Proprio per questo miracolo di Galgano, si diffuse la notizia delle sue doti e la gente iniziò a chiedergli miracoli e intercessioni. Pare che i miracoli a suo carico ammontino a diciannove.
Quel che si sa per certo di questa faccenda è che Galgano, poi divenuto Santo, morì nei pressi della capanna in cui viveva il 3 dicembre del 1181, data per la quale si festeggia la ricorrenza in questa località.
Per ricordare questo eremita convertitosi ad una vita morigerata e di penitenza il vescovo di Volterra Ugo Saladini decise di far costruire una cappella terminata intorno al 1185, dove si trova ancora oggi la tomba di San Galgano. Al centro del pavimento della cappella, fra le lastre di pavimento in cotto si trova sotto un rivestimento di plexiglas la spada infissa nella roccia.

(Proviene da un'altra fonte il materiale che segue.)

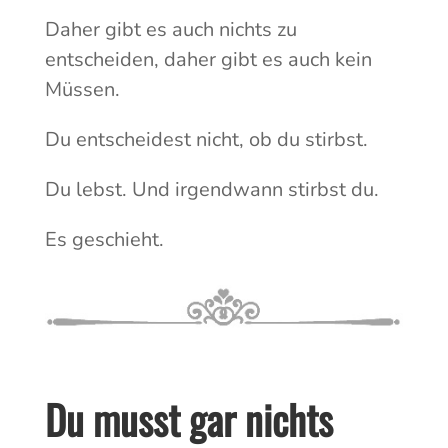
Daher gibt es auch nichts zu
entscheiden, daher gibt es auch kein
Müssen.
Du entscheidest nicht, ob du stirbst.
Du lebst. Und irgendwann stirbst du.
Es geschieht.
Du musst gar nichts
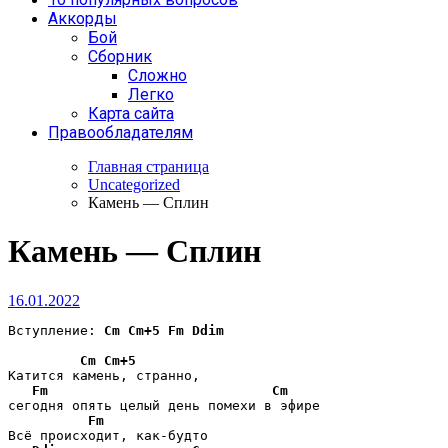
Аккорды
Бой
Сборник
Сложно
Легко
Карта сайта
Правообладателям
Главная страница
Uncategorized
Камень — Сплин
Камень — Сплин
16.01.2022
Вступление: 
Cm
Cm+5
Fm
Ddim
Cm
Cm+5
Катится камень, странно, 

Fm
Cm
сегодня опять целый день помехи в эфире

Fm
Всё происходит, как-будто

Il vescovo che succedette a Saladini decise addirittura di erigere in sua memoria un monastero.
Il monastero negli anni accrebbe e attirò a sé numerosi discepoli i quali assieme decisero di fondare l'abbazia ai piedi dell'eremo (che tutt'oggi si erge su una piccola collinetta). I lavori di costruzione di questa struttura neogotica iniziarono nel 1218 e proseguirono spediti grazie a numerose donazioni e lasciti a favore dei monaci, fino al completamento dell'opera nel 1288, anno nel quale venne consacrata.
Quest'abbazia per il tempo era una vera opera imponente, che costituiva ricchezza e attraeva ricchezza tanto che il luogo era non solo centro di scambio economico, ma anche culturale, politico e sociale.


A seguito però di una serie di carestie (la prima nel 1328) e di epidemie (fra cui la terribile peste del 1348), il complesso fu soggetto a incuria, abbandono e saccheggi tanto che ben presto andò in rovina e rimasero ad abitarlo solo otto persone. Nel giro di poco tempo il monastero venne abbandonato e l'area cadde lentamente ma inesorabilmente in rovina. Già dal 1576 si hanno notizie sullo stato di rovina del luogo, abitato da una sola persona, privo di finestre, col tetto pericolante per via del fatto che il piombo con cui era stato edificato era stato venduto anni addietro e parte delle navate crollate.
Nonostante qualche tentativo di restauro, la struttura continuò la sua lenta decadenza fino ad arrivare così com'è ai giorni nostri dove alcuni restauri conservativi hanno fatto sì che la struttura non sia peggiorata ulteriormente.
L'abbazia venne sconsacrata nel 1789.


Per accedere all'abbazia occorre pagare un biglietto acquistabile proprio nei pressi dell'ingresso. I tariffari e gli orari di apertura sono consultabili a questo link qui.
All'eremo si può accedere invece gratuitamente.
Insomma, se avete voglia di visitare un luogo praticamente immobilizzato nel tempo, suggestivo, accessibile e magico, una bella zonzolata in questo posto va proprio fatta. E non dimenticate di fare scorpacciate della favolosa cucina toscana, ci sono un sacco di bei posti nella zona in cui mangiare e assaggiare piatti tipici deliziosi.